Load balancer health checks also cause trouble if misconfigured. If your load balancer sends a SIGKILL instead of SIGTERM, the Go process never gets a chance to run Shutdown. SIGKILL cannot be caught or ignored. It tears down the process immediately. Configure your container runtime or service manager to send SIGTERM first, wait for the configured timeout, and only then escalate to SIGKILL.
Goroutine leaks happen when the goroutine waits on a channel that never gets closed. Always have a cancellation path. Trust gofmt to handle indentation and spacing. Argue logic, not formatting. Most editors run it on save, and the team stays consistent without style debates.

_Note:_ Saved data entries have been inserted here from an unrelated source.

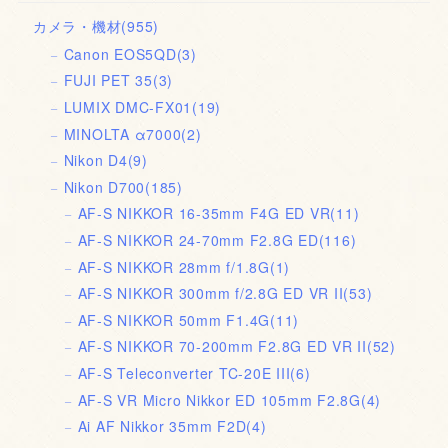
カメラ・機材
(955)
Canon EOS5QD
(3)
FUJI PET 35
(3)
LUMIX DMC-FX01
(19)
MINOLTA α7000
(2)
Nikon D4
(9)
Nikon D700
(185)
AF-S NIKKOR 16-35mm F4G ED VR
(11)
AF-S NIKKOR 24-70mm F2.8G ED
(116)
AF-S NIKKOR 28mm f/1.8G
(1)
AF-S NIKKOR 300mm f/2.8G ED VR II
(53)
AF-S NIKKOR 50mm F1.4G
(11)
AF-S NIKKOR 70-200mm F2.8G ED VR II
(52)
AF-S Teleconverter TC-20E III
(6)
AF-S VR Micro Nikkor ED 105mm F2.8G
(4)
Ai AF Nikkor 35mm F2D
(4)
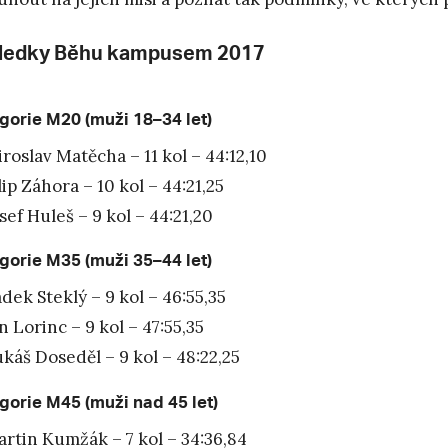
ledky Běhu kampusem 2017
gorie M20 (muži 18–34 let)
roslav Matěcha – 11 kol – 44:12,10
lip Záhora – 10 kol – 44:21,25
sef Huleš – 9 kol – 44:21,20
gorie M35 (muži 35–44 let)
dek Steklý – 9 kol – 46:55,35
n Lorinc – 9 kol – 47:55,35
káš Doseděl – 9 kol – 48:22,25
gorie M45 (muži nad 45 let)
rtin Kumžák – 7 kol – 34:36,84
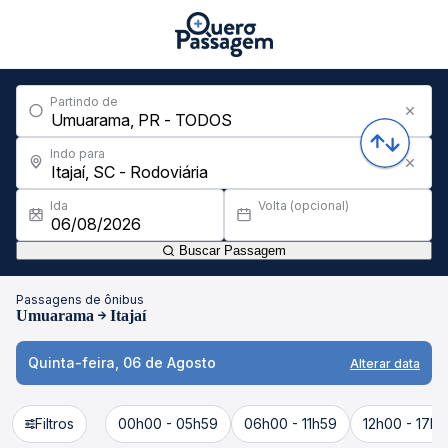
Partindo de
Indo para
Ida
Volta (opcional)
Buscar Passagem
Passagens de ônibus
Umuarama
Itajaí
Quinta-feira, 06 de Agosto
Alterar data
Filtros
00h00 - 05h59
06h00 - 11h59
12h00 - 17h5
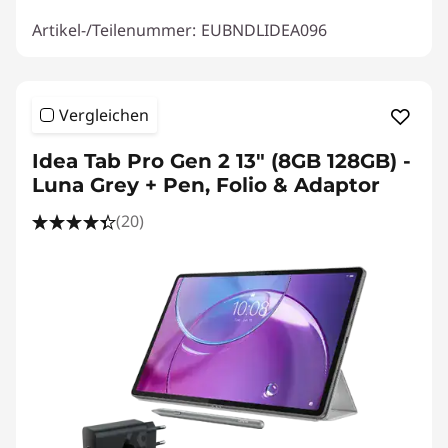
Artikel-/Teilenummer:
EUBNDLIDEA096
Vergleichen
Idea Tab Pro Gen 2 13" (8GB 128GB) -
Luna Grey + Pen, Folio & Adaptor
(20)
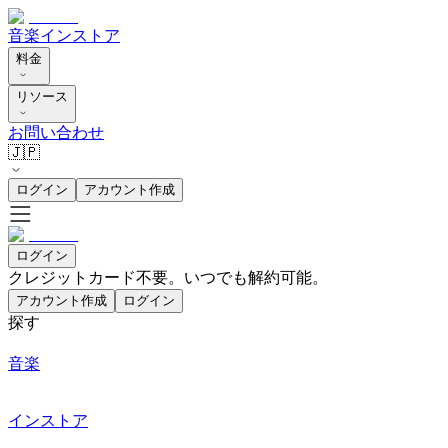
音楽
インストア
料金
リソース
お問い合わせ
🇯🇵
ログイン
アカウント作成
ログイン
クレジットカード不要。いつでも解約可能。
アカウント作成
ログイン
探す
音楽
インストア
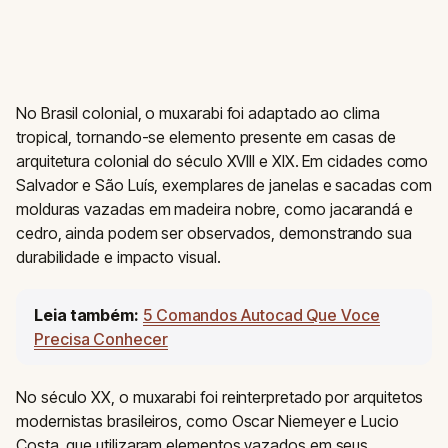
No Brasil colonial, o muxarabi foi adaptado ao clima
tropical, tornando-se elemento presente em casas de
arquitetura colonial do século XVIII e XIX. Em cidades como
Salvador e São Luís, exemplares de janelas e sacadas com
molduras vazadas em madeira nobre, como jacarandá e
cedro, ainda podem ser observados, demonstrando sua
durabilidade e impacto visual.
Leia também:
5 Comandos Autocad Que Voce
Precisa Conhecer
No século XX, o muxarabi foi reinterpretado por arquitetos
modernistas brasileiros, como Oscar Niemeyer e Lucio
Costa, que utilizaram elementos vazados em seus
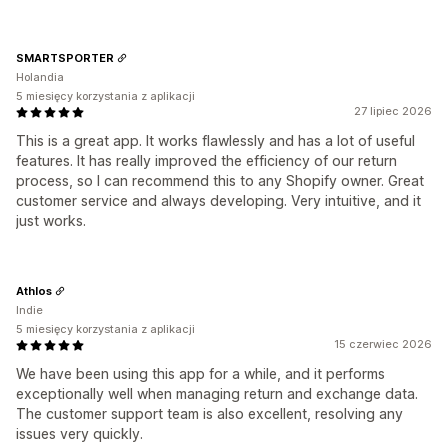
SMARTSPORTER
Holandia
5 miesięcy korzystania z aplikacji
27 lipiec 2026
This is a great app. It works flawlessly and has a lot of useful
features. It has really improved the efficiency of our return
process, so I can recommend this to any Shopify owner. Great
customer service and always developing. Very intuitive, and it
just works.
Athlos
Indie
5 miesięcy korzystania z aplikacji
15 czerwiec 2026
We have been using this app for a while, and it performs
exceptionally well when managing return and exchange data.
The customer support team is also excellent, resolving any
issues very quickly.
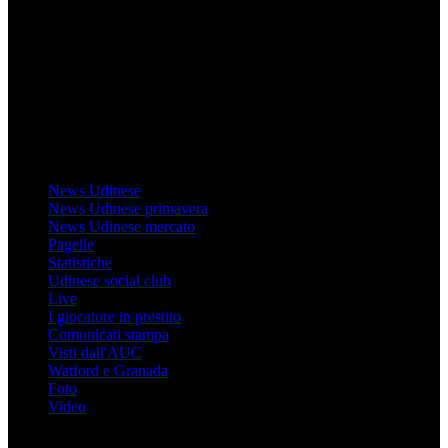
Il sito Mondo Udinese affiliato al network Gazzanet non è gestito
direttamente RCS Mediagroup ed è unico responsabile di tutte le
informazioni (testuali o grafiche), i documenti o i materiali pubblicati
sul sito medesimo.
MondoUdinese testata Giornalistica registrata Tribunale di Udine
(N° 14/2014) Dir Resp Monica Valendino
Udinese
News Udinese
News Udinese primavera
News Udinese mercato
Pagelle
Statistiche
Udinese social club
Live
I giocatore in prestito
Comunicati stampa
Visti dall'AUC
Watford e Granada
Foto
Video
Informazioni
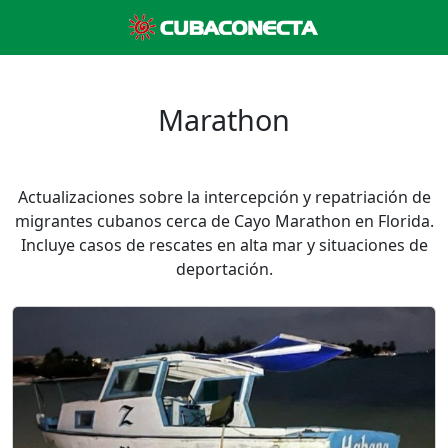
Marathon
Actualizaciones sobre la intercepción y repatriación de
migrantes cubanos cerca de Cayo Marathon en Florida.
Incluye casos de rescates en alta mar y situaciones de
deportación.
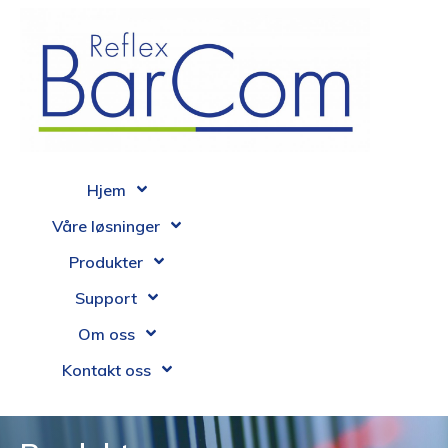
Hjem
Våre løsninger
Produkter
Support
Om oss
Kontakt oss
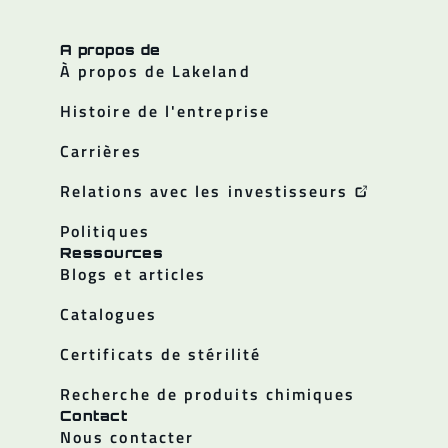
A propos de
À propos de Lakeland
Histoire de l'entreprise
Carrières
Relations avec les investisseurs
Politiques
Ressources
Blogs et articles
Catalogues
Certificats de stérilité
Recherche de produits chimiques
Contact
Nous contacter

Choosing your deployment strategy
Use a simple SIGTERM plus Shutdown pattern when you deploy to virtual machines or bare metal and control the deployment script yourself. Use a load balancer with connection draining when you run behind AWS ALB, GCP Cloud Load Balancing, or Nginx, since the proxy handles the traffic switch while your app drains. Use Kubernetes rolling updates when you run containers, because the orchestrator sends SIGTERM, waits for the terminationGracePeriodSeconds, and only then sends SIGKILL. Use a blue-green deployment when you need instant rollback capability, since you keep the old environment fully running until you verify the new one. Use sequential process replacement when you run a single-instance service with no external load balancer, accepting a brief window of unavailability during the swap.
Accept interfaces, return structs. Keep your deployment configuration flexible on the input side and concrete on the output side. The worst goroutine bug is the one that never logs.